NEW YORK — SUBURBIA
Play by Eric Bogosian.
At the Mitzi E. Newhouse Theater at Lincoln Center.
ERIC BOGOSIAN has long chronicled the neuroses of the alienated and disaffected in his series of one-man shows. In his first full-scale play (his previous ``Talk Radio'' was little more than a starring vehicle for himself), he has enlisted a large cast of talented performers to enact the current young generation's problems growing up in ``Suburbia.''
Considering that one of the characters says early in the play, ``I'm (expletive deleted) alienated,'' it's safe to say that the theme of Bogosian's work is not too far from the surface. It's set in the parking lot of a 7-11 (Derek McLane's realistic set practically invites you to order a Big Gulp) where the group congregates.
The play presents: Tim (Tim Guinee), whose stint in the Navy has left him directionless and an embittered racist; Buff (Steve Zahn), a spaced-out surfer dude without a beach; Jeff (Josh Hamilton), whose intellectual searching and ironic put-downs seem to indicate he is the character closest to the author; Sooze (Martha Plimpton), Jeff's restless girlfriend, who is desperate to escape to New York and become a performance artist; and Bee-Bee (Wendy Hoopes), a troubled girl eager to blend in with the rest of the group.
Although this group does little more than sit around and make rambling conversation, the play is crammed with incidents, the central one being the return visit of Pony (Zak Orth), who has gone off and become a rock star. His appearance prompts the members of the group into various reactions: Jeff is jealous of his success and masks it with snide put-downs, while Sooze is attracted by Pony's success as an artist. Buff mainly wants a ride in Pony's limousine.
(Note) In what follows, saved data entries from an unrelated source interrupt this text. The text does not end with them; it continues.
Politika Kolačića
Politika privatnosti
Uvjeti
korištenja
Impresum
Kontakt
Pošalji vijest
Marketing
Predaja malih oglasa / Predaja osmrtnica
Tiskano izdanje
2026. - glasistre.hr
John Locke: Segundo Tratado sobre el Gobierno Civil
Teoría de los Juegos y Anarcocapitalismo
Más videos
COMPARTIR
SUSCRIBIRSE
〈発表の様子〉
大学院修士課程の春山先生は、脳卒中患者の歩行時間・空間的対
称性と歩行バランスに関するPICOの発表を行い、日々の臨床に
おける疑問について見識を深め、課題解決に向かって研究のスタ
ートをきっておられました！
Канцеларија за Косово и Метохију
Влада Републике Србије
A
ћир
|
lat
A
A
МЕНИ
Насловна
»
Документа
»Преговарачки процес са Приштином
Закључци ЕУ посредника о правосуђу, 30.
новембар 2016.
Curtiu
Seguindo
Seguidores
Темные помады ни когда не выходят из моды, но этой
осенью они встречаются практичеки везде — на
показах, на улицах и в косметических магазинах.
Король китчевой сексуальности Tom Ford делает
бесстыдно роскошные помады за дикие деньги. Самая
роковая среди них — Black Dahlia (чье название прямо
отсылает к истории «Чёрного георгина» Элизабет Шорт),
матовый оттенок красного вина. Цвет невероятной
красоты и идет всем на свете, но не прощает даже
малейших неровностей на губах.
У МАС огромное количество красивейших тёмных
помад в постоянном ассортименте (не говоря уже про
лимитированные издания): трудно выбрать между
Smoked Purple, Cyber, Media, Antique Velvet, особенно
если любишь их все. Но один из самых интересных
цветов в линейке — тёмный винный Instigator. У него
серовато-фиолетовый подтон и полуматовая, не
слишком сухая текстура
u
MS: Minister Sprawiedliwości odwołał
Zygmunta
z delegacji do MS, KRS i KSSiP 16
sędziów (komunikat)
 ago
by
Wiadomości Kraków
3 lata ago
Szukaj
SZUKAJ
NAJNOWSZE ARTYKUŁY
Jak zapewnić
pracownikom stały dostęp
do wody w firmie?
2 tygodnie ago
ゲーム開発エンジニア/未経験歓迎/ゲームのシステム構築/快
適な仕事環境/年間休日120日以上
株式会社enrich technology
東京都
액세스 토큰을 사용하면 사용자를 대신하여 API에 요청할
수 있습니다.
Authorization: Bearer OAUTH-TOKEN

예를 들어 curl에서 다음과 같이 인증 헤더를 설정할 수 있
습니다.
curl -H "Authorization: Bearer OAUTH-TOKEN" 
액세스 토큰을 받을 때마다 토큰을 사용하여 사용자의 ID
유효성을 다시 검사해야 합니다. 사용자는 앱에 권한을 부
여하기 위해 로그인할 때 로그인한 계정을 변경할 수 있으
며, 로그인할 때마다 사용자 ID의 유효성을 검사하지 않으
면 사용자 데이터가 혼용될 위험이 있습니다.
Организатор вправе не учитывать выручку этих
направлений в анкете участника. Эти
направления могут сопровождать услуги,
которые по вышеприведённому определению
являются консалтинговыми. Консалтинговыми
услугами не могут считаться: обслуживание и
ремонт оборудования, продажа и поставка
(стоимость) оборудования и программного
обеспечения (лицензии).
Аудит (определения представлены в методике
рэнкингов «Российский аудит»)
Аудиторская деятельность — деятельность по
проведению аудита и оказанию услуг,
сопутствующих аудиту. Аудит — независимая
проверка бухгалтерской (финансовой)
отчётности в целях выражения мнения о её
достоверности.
One of the problems with ``Suburbia'' is that the target audience for the play probably left their suburban enclaves years ago to escape precisely these types of people. All of the characters onstage are silly or unpleasant; as Norman the 7-11 owner exclaims in one particularly frustrated moment, ``You people are so stupid. What's wrong with you?''
Although the playwright makes many cogent points about the deadening effects of suburbia, he really has no answers to this problem. And although his gift for sharply observed characterizations and amusing dialogue has not deserted him here, it becomes easy to wish that we were meeting these characters in his usual brief vignettes rather than this full-length work. He also seems to be trying too hard; at 2-1/2 hours, the play is needlessly attenuated, and the last part features several twists of plot and a melodramatic conclusion.
The young cast members play their parts expertly, with Steve Zahn scoring big laughs and even making his party-animal character rather endearing. The only wrong move is in the casting of Zak Orth as Pony; although he gives an ingratiating performance, he isn't believable enough as a rock star in today's video-oriented culture. Robert Falls, artistic director of Chicago's Goodman Theatre, has staged the work in a suitably propulsive manner, complete with loud rock music and sudden light flashes.
Bogosian has begun to reach a certain staleness of formula in his one-man shows, and his attempts at writing in a more conventional dramatic form are to be welcomed. If ``Suburbia'' doesn't fully work, there's enough of interest here to indicate that better things are to come from this gifted writer.